── SOURCE DATA

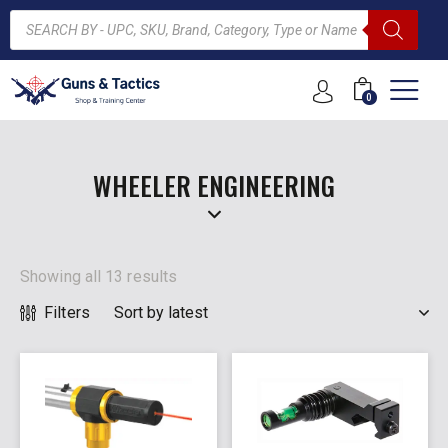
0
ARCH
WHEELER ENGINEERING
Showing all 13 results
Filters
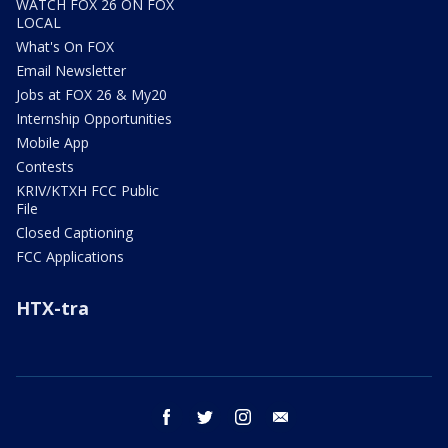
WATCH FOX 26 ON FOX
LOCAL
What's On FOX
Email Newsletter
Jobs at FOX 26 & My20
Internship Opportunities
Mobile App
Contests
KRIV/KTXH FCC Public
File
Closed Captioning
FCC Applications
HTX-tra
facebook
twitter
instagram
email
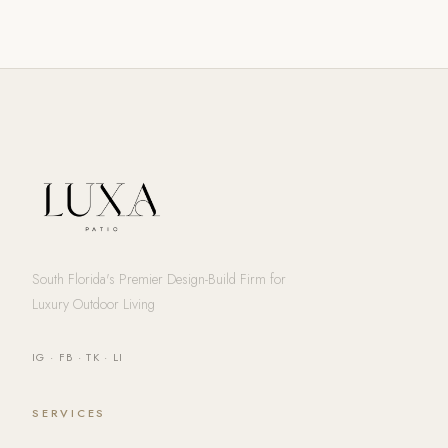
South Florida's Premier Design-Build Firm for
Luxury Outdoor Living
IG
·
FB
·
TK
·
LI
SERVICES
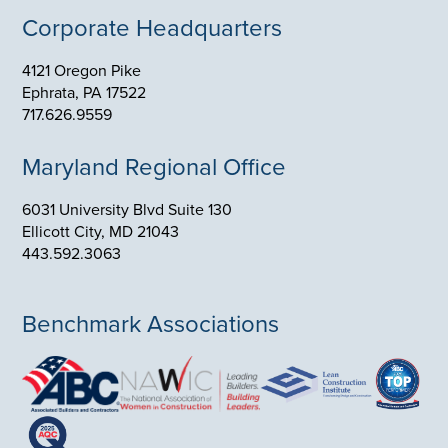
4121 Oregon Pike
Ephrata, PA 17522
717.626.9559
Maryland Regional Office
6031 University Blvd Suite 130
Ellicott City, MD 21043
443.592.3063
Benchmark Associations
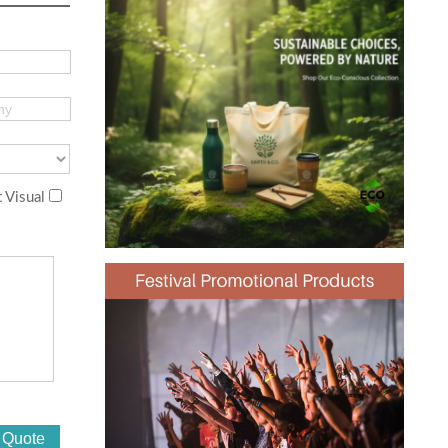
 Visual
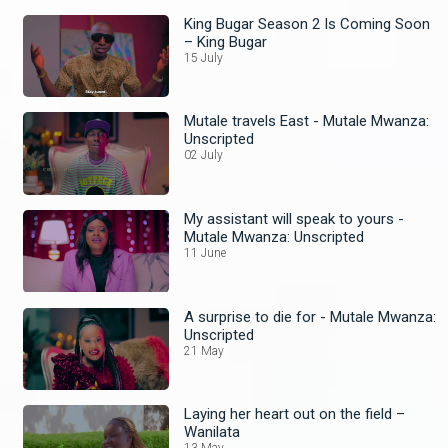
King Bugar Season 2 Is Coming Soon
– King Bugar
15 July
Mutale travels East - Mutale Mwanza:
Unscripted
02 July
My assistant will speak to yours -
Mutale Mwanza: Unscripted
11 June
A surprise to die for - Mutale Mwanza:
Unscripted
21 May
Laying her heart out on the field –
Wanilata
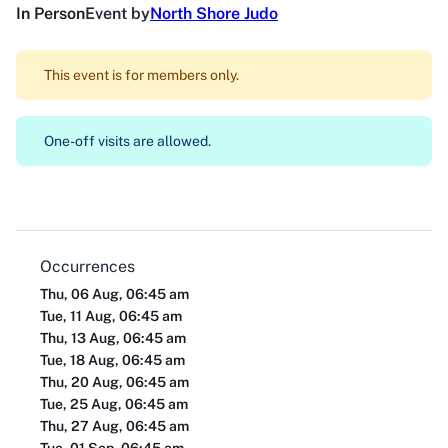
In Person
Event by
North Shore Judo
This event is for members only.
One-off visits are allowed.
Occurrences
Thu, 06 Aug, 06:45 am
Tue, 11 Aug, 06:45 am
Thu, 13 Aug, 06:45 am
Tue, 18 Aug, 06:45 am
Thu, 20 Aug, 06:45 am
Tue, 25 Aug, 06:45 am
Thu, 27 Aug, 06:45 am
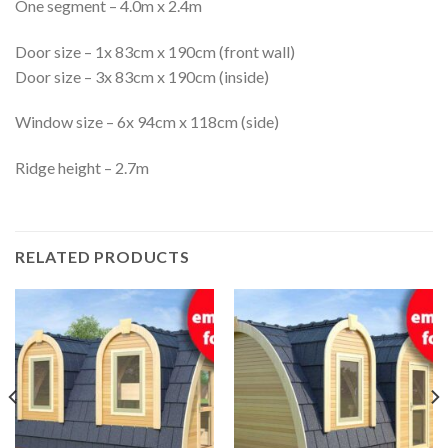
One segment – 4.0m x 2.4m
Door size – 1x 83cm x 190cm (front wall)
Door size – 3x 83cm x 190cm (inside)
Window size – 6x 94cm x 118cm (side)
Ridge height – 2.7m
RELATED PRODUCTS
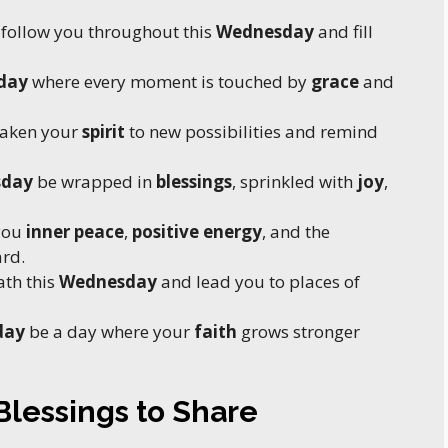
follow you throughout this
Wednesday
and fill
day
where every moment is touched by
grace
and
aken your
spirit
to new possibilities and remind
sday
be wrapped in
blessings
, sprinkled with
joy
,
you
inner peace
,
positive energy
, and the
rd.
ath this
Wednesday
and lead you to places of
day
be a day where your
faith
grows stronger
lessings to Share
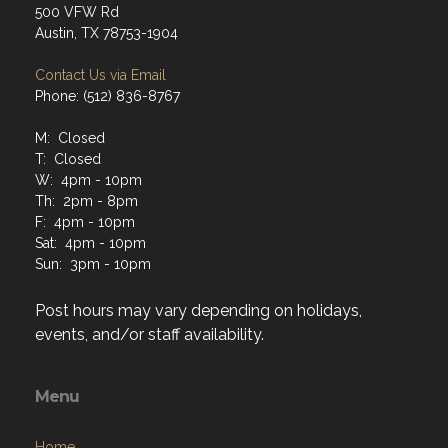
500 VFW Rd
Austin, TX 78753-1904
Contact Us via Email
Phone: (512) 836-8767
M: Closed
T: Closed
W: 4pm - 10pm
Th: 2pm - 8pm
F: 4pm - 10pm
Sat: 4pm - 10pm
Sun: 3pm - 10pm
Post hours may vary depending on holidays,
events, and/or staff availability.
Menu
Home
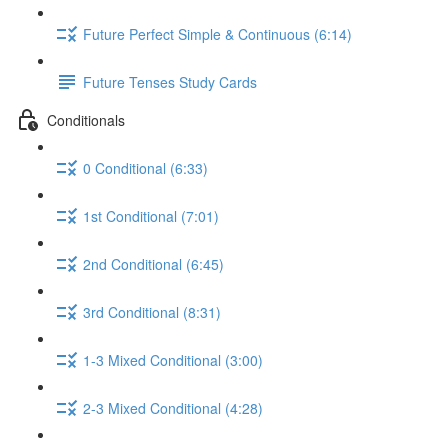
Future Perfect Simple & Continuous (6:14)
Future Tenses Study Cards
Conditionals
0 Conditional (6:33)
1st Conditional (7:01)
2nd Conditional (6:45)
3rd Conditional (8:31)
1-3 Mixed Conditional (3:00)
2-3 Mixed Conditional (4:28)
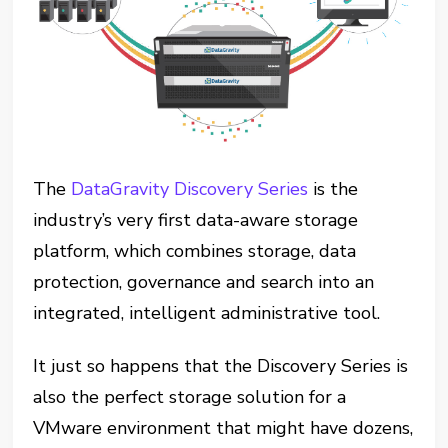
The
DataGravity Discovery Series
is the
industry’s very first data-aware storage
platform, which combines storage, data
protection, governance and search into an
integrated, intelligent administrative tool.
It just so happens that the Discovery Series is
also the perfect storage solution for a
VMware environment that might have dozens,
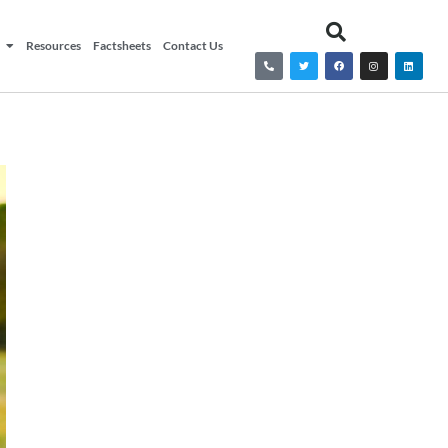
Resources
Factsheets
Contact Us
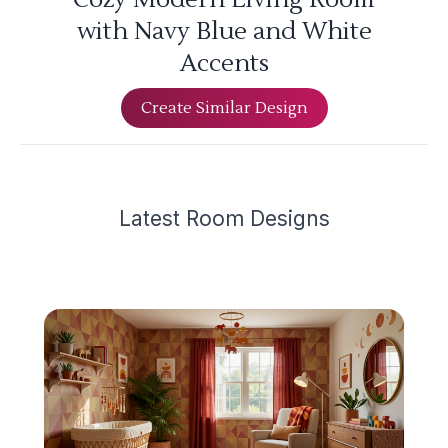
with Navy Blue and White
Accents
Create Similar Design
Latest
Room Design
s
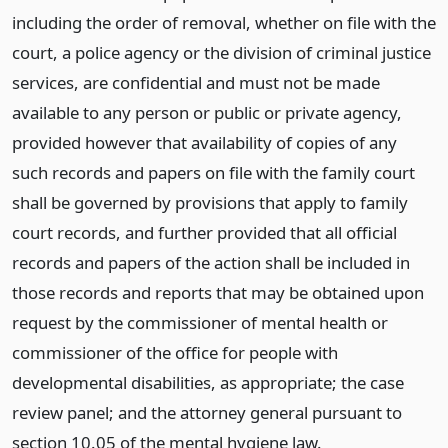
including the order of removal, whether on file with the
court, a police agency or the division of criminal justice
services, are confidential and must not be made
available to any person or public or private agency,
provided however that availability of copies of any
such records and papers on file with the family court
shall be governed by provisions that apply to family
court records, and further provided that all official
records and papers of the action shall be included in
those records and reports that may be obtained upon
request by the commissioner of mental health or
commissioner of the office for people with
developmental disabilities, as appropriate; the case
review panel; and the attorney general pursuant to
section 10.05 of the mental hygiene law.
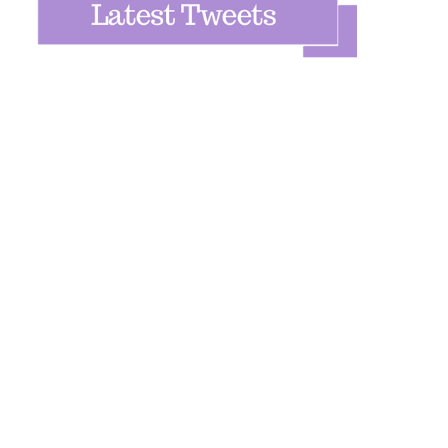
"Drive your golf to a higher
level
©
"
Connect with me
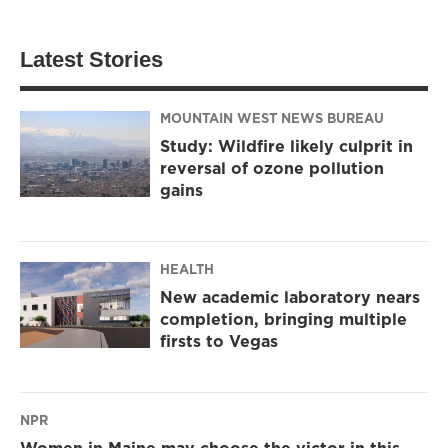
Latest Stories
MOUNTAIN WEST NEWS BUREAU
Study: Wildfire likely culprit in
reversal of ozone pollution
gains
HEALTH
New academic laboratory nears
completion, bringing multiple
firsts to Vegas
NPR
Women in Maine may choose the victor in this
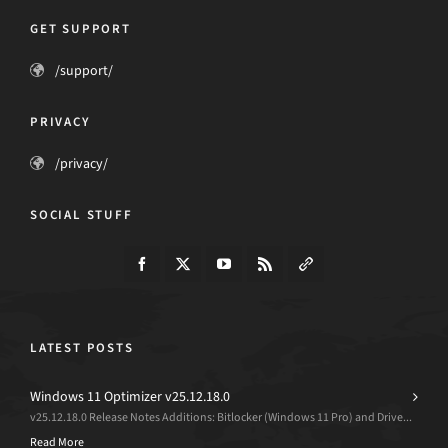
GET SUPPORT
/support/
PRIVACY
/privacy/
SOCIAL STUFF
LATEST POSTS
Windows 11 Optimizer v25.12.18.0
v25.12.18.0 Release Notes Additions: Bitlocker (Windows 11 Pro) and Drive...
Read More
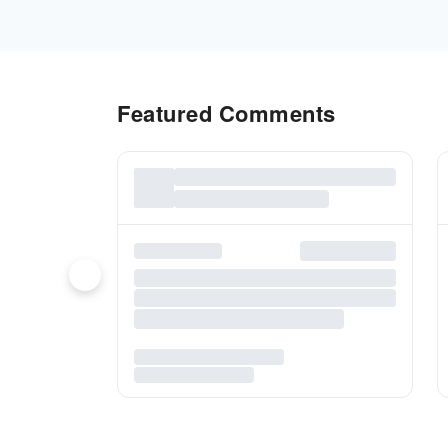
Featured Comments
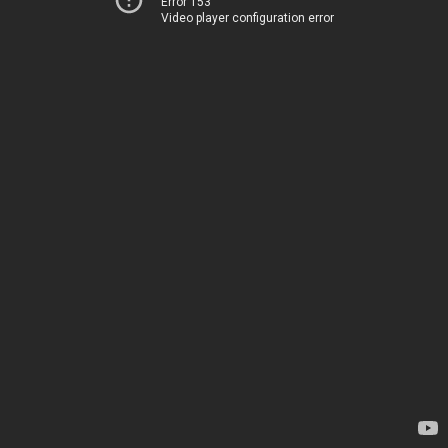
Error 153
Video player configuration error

────

▶ [EXERCISE INSTRUCTIONS] Tally the lines in the records that hold the word "availability". Give only the total.

▶ [COMPLETED TASK] 2